Di quel giorno in cui fu venduta a Legnani riferì: “Questa volta fui davvero fortunata, perchè il nuovo padrone era assai buono”. Il console la portò a Genova, le trovò un impiego come bambinaia a Mirano di Venezia, poi arrivò al Catecumenato tenuto dalle suore canossiane. Qui Bakhita conobbe da vicino il cristianesimo, ricevette il battesimo nel gennaio del 1890 col nome di Giuseppina Margherita Fortunata e si accorse che nella sua vita, in qualche modo, Dio le era sempre stato vicino: “Sono stata in mezzo al fango, ma non mi sono imbrattata. La Madonna mi ha protetta nonostante che io non la conoscessi ancora”.

Entrò nel noviziato a Venezia nel 1893 e andò a Verona per la professione religiosa l’8 dicembre del 1896. Dopo sei anni raggiunse il convento-scuola delle canossiane a Schio. Vi passò più di trent’anni come cuoca, portinaia e infermiera.

Su richiesta della superiora generale dell’ordine, tra il 4 e il 6 novembre 1930 venne intervistata a Venezia da Ida Zanolini, laica canossiana e maestra elementare, la quale nel 1931 pubblicò il libro Storia Meravigliosa che venne ristampato 4 volte nel giro di sei anni. Bakhita divenne così famosa in tutta Italia e molte persone, comitive e scolaresche andavano a Schio per vederla. Iniziò a girare l’Italia per tenere conferenze di propaganda missionaria. Timida di natura e capace di parlare solo in lingua veneta, Bakhita si limitava a dire poche parole alla fine degli incontri, ma la sua presenza attirava l’interesse e la curiosità di migliaia di persone. Dal 1936 al 1938 fu nel noviziato delle canossiane a Vimercate e rientrò a Schio dove poi morì l’8 febbraio del 1947.

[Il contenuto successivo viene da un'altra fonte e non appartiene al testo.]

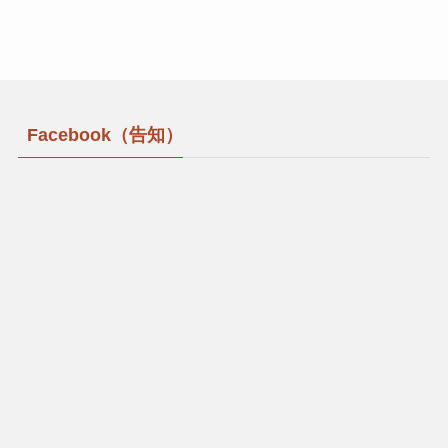
Facebook（告知）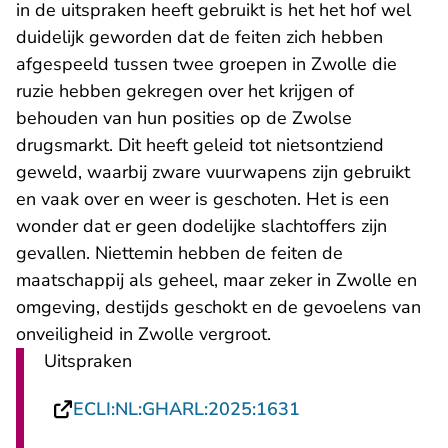
in de uitspraken heeft gebruikt is het het hof wel
duidelijk geworden dat de feiten zich hebben
afgespeeld tussen twee groepen in Zwolle die
ruzie hebben gekregen over het krijgen of
behouden van hun posities op de Zwolse
drugsmarkt. Dit heeft geleid tot nietsontziend
geweld, waarbij zware vuurwapens zijn gebruikt
en vaak over en weer is geschoten. Het is een
wonder dat er geen dodelijke slachtoffers zijn
gevallen. Niettemin hebben de feiten de
maatschappij als geheel, maar zeker in Zwolle en
omgeving, destijds geschokt en de gevoelens van
onveiligheid in Zwolle vergroot.
Uitspraken
- U verlaat Recht
ECLI:NL:GHARL:2025:1631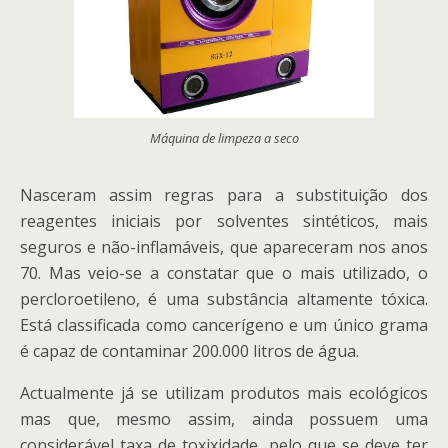
Máquina de limpeza a seco
Nasceram assim regras para a substituição dos
reagentes iniciais por solventes sintéticos, mais
seguros e não-inflamáveis, que apareceram nos anos
70. Mas veio-se a constatar que o mais utilizado, o
percloroetileno, é uma substância altamente tóxica.
Está classificada como cancerígeno e um único grama
é capaz de contaminar 200.000 litros de água.
Actualmente já se utilizam produtos mais ecológicos
mas que, mesmo assim, ainda possuem uma
considerável taxa de toxixidade, pelo que se deve ter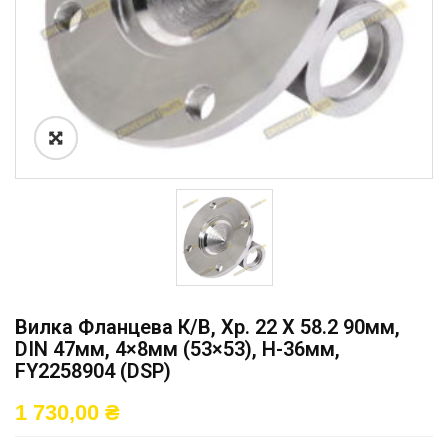
Вилка Фланцева К/в, Хр. 22 X 58.2 90мм,
DIN 47мм, 4×8мм (53×53), H-36мм,
FY2258904 (DSP)
1 730,00
₴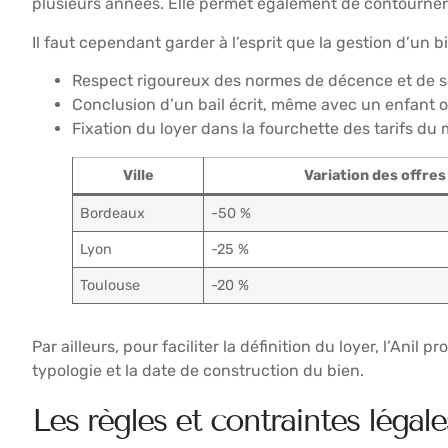
plusieurs années. Elle permet également de contourner c
Il faut cependant garder à l’esprit que la gestion d’un 
Respect rigoureux des normes de décence et de s
Conclusion d’un bail écrit, même avec un enfant ou
Fixation du loyer dans la fourchette des tarifs du
Ville
Variation des offres 
Bordeaux
-50 %
Lyon
-25 %
Toulouse
-20 %
Par ailleurs, pour faciliter la définition du loyer, l’Anil
typologie et la date de construction du bien.
Les règles et contraintes légal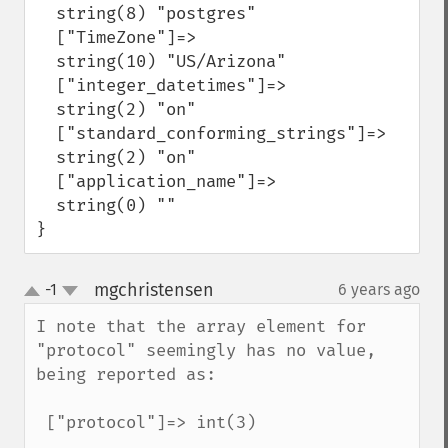
  string(8) "postgres"

  ["TimeZone"]=>

  string(10) "US/Arizona"

  ["integer_datetimes"]=>

  string(2) "on"

  ["standard_conforming_strings"]=>

  string(2) "on"

  ["application_name"]=>

  string(0) ""

}
mgchristensen
-1
6 years ago
¶
up
down
I note that the array element for 
"protocol" seemingly has no value, 
being reported as:

 ["protocol"]=> int(3)
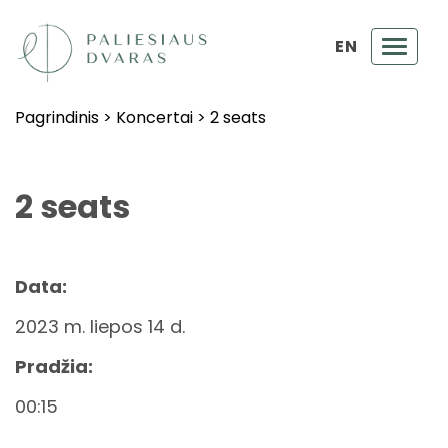
EN
Toggl
navig
Pagrindinis
>
Koncertai
>
2 seats
2 seats
Data:
2023 m. liepos 14 d.
Pradžia:
00:15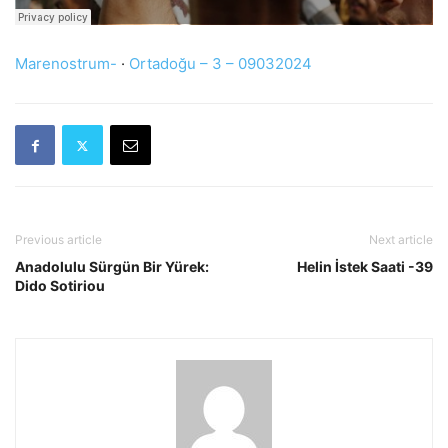
Marenostrum-
·
Ortadoğu – 3 – 09032024
Previous article
Next article
Anadolulu Sürgün Bir Yürek:
Helin İstek Saati -39
Dido Sotiriou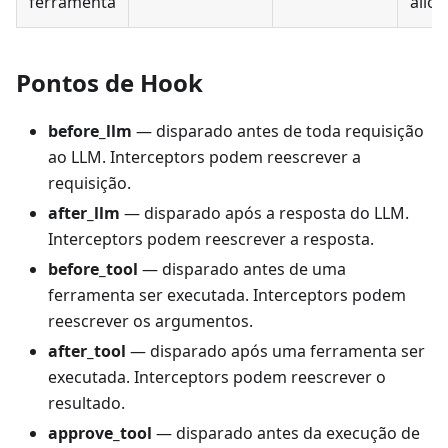
ferramenta
allo
Pontos de Hook
before_llm
— disparado antes de toda requisição
ao LLM. Interceptors podem reescrever a
requisição.
after_llm
— disparado após a resposta do LLM.
Interceptors podem reescrever a resposta.
before_tool
— disparado antes de uma
ferramenta ser executada. Interceptors podem
reescrever os argumentos.
after_tool
— disparado após uma ferramenta ser
executada. Interceptors podem reescrever o
resultado.
approve_tool
— disparado antes da execução de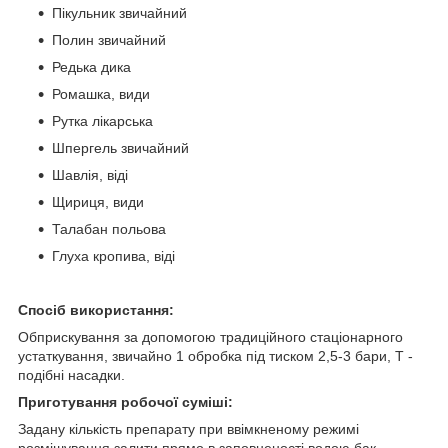
Пікульник звичайний
Полин звичайний
Редька дика
Ромашка, види
Рутка лікарська
Шпергель звичайний
Шавлія, віді
Щириця, види
Талабан польова
Глуха кропива, віді
Спосіб використання:
Обприскування за допомогою традиційного стаціонарного
устаткування, звичайно 1 обробка під тиском 2,5-3 бари, Т -
подібні насадки.
Приготування робочої суміші:
Задану кількість препарату при ввімкненому режимі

Per tutti era divenuta la “Madre moretta”, dolce, affabile, sempre disponibile al soccorso. Un giorno le domandarono: “Se lei incontrasse quelli che l’hanno rapita cosa direbbe?”. La risposta fu: “Se incontrassi i negrieri che mi hanno rapita e quelli che mi hanno torturata, mi inginocchierei a baciare le loro mani, perchè se non fosse accaduto ciò, non sarei ora cristiana e religiosa”.

Il 1º dicembre 1978 papa Giovanni Paolo II firmò il decreto dell’eroicità delle virtù della serva di Dio Giuseppina Bakhita. Durante lo stesso pontificato, Bakhita fu beatificata il 17 maggio 1992 e canonizzata il 1º ottobre 2000. Divenne così la prima santa sudanese.